--- TASK PROMPT ---
In the records below, find the line with "es ya una sima" and the line with "torneo esta temporada". Print both exactly, along with every line between them, and no other line.

DATA FOR THE TASK section start

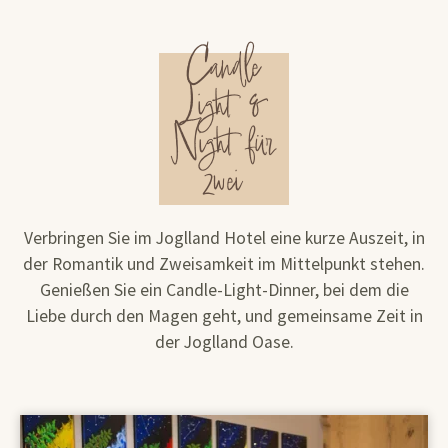
Candle
Light &
Night für
zwei
Verbringen Sie im Joglland Hotel eine kurze Auszeit, in
der Romantik und Zweisamkeit im Mittelpunkt stehen.
Genießen Sie ein Candle-Light-Dinner, bei dem die
Liebe durch den Magen geht, und gemeinsame Zeit in
der Joglland Oase.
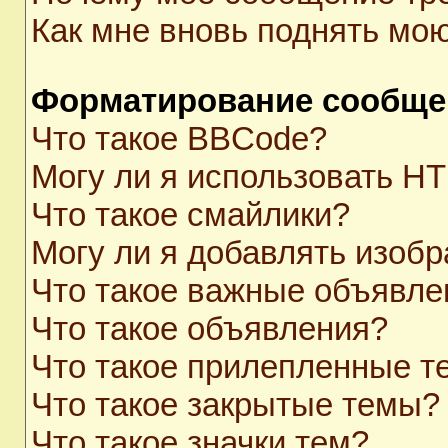
Как мне вновь поднять мо
Форматирование сообще
Что такое BBCode?
Могу ли я использовать H
Что такое смайлики?
Могу ли я добавлять изоб
Что такое важные объявле
Что такое объявления?
Что такое прилепленные 
Что такое закрытые темы?
Что такое значки тем?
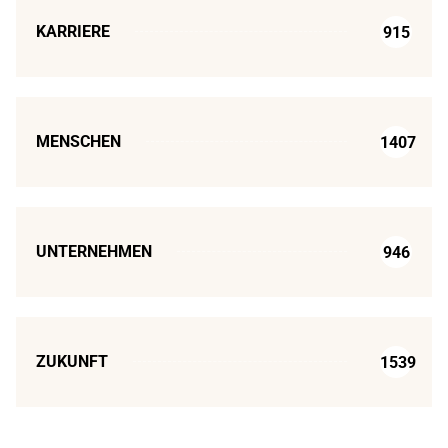
KARRIERE
915
MENSCHEN
1407
UNTERNEHMEN
946
ZUKUNFT
1539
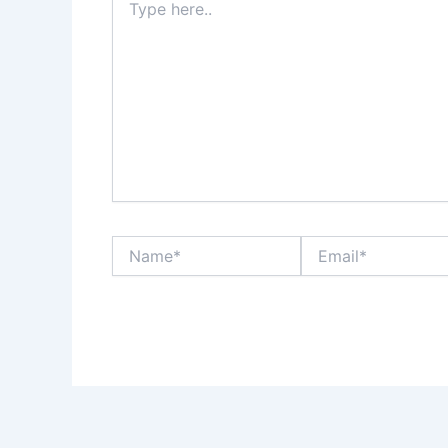
here..
Name*
Email*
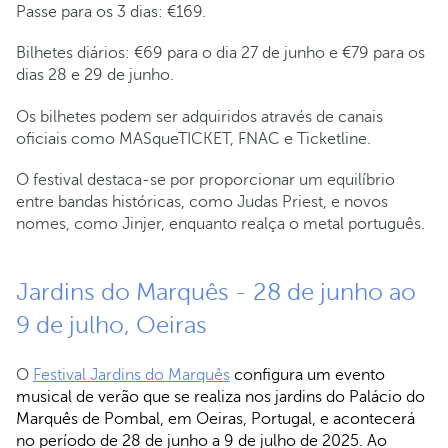
Passe para os 3 dias: €169.
Bilhetes diários: €69 para o dia 27 de junho e €79 para os
dias 28 e 29 de junho.
Os bilhetes podem ser adquiridos através de canais
oficiais como MASqueTICKET, FNAC e Ticketline.
O festival destaca-se por proporcionar um equilíbrio
entre bandas históricas, como Judas Priest, e novos
nomes, como Jinjer, enquanto realça o metal português.
Jardins do Marquês - 28 de junho ao
9 de julho, Oeiras
O
Festival Jardins do Marquês
configura um evento
musical de verão que se realiza nos jardins do Palácio do
Marquês de Pombal, em Oeiras, Portugal, e acontecerá
no período de 28 de junho a 9 de julho de 2025. Ao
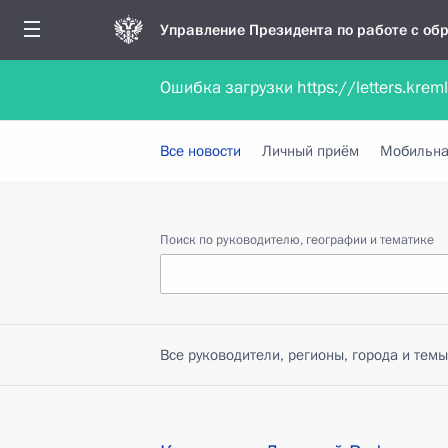
Управление Президента по работе с о
Ошибка загрузки https://letters.krem
Обратиться в форме электронного докуме
Все новости
Личный приём
Мобильна
Поиск по руководителю, географии и тематике
Все руководители, регионы, города и темы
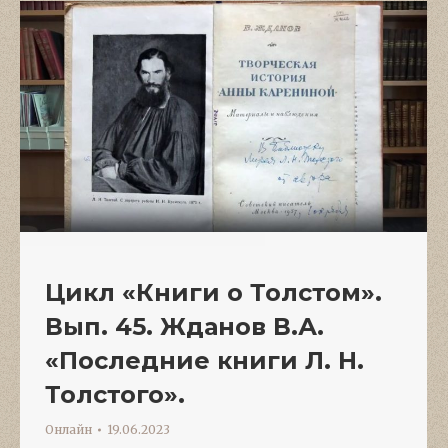
Цикл «Книги о Толстом».
Вып. 45. Жданов В.А.
«Последние книги Л. Н.
Толстого».
Онлайн
19.06.2023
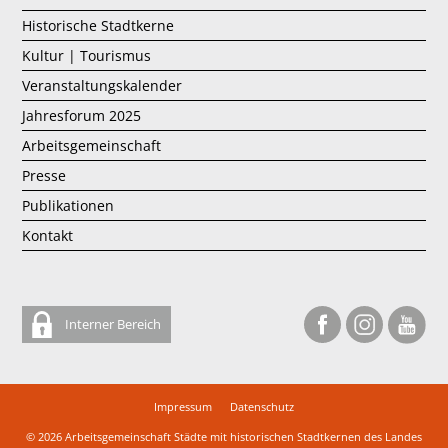
Historische Stadtkerne
Kultur | Tourismus
Veranstaltungskalender
Jahresforum 2025
Arbeitsgemeinschaft
Presse
Publikationen
Kontakt
Interner Bereich
Impressum
Datenschutz
© 2026
Arbeitsgemeinschaft Städte mit historischen Stadtkernen des Landes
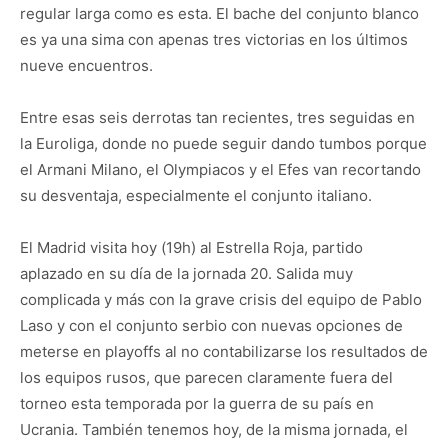
regular larga como es esta. El bache del conjunto blanco
es ya una sima con apenas tres victorias en los últimos
nueve encuentros.
Entre esas seis derrotas tan recientes, tres seguidas en
la Euroliga, donde no puede seguir dando tumbos porque
el Armani Milano, el Olympiacos y el Efes van recortando
su desventaja, especialmente el conjunto italiano.
El Madrid visita hoy (19h) al Estrella Roja, partido
aplazado en su día de la jornada 20. Salida muy
complicada y más con la grave crisis del equipo de Pablo
Laso y con el conjunto serbio con nuevas opciones de
meterse en playoffs al no contabilizarse los resultados de
los equipos rusos, que parecen claramente fuera del
torneo esta temporada por la guerra de su país en
Ucrania. También tenemos hoy, de la misma jornada, el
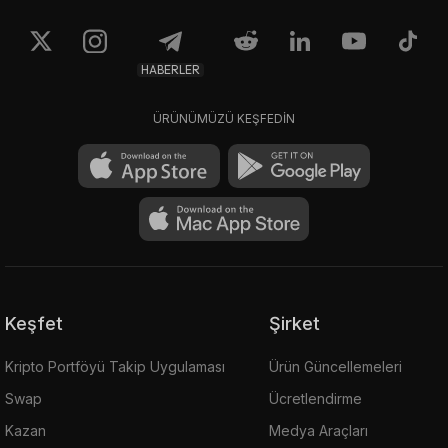
HABERLER
ÜRÜNÜMÜZÜ KEŞFEDİN
Keşfet
Şirket
Kripto Portföyü Takip Uygulaması
Ürün Güncellemeleri
Swap
Ücretlendirme
Kazan
Medya Araçları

DATA FOR THE TASK section end

--- EXERCISE RESPONSE ---
es ya una sima con apenas tres victorias en los últimos
nueve encuentros.
Entre esas seis derrotas tan recientes, tres seguidas en
la Euroliga, donde no puede seguir dando tumbos porque
el Armani Milano, el Olympiacos y el Efes van recortando
su desventaja, especialmente el conjunto italiano.
El Madrid visita hoy (19h) al Estrella Roja, partido
aplazado en su día de la jornada 20. Salida muy
complicada y más con la grave crisis del equipo de Pablo
Laso y con el conjunto serbio con nuevas opciones de
meterse en playoffs al no contabilizarse los resultados de
los equipos rusos, que parecen claramente fuera del
torneo esta temporada por la guerra de su país en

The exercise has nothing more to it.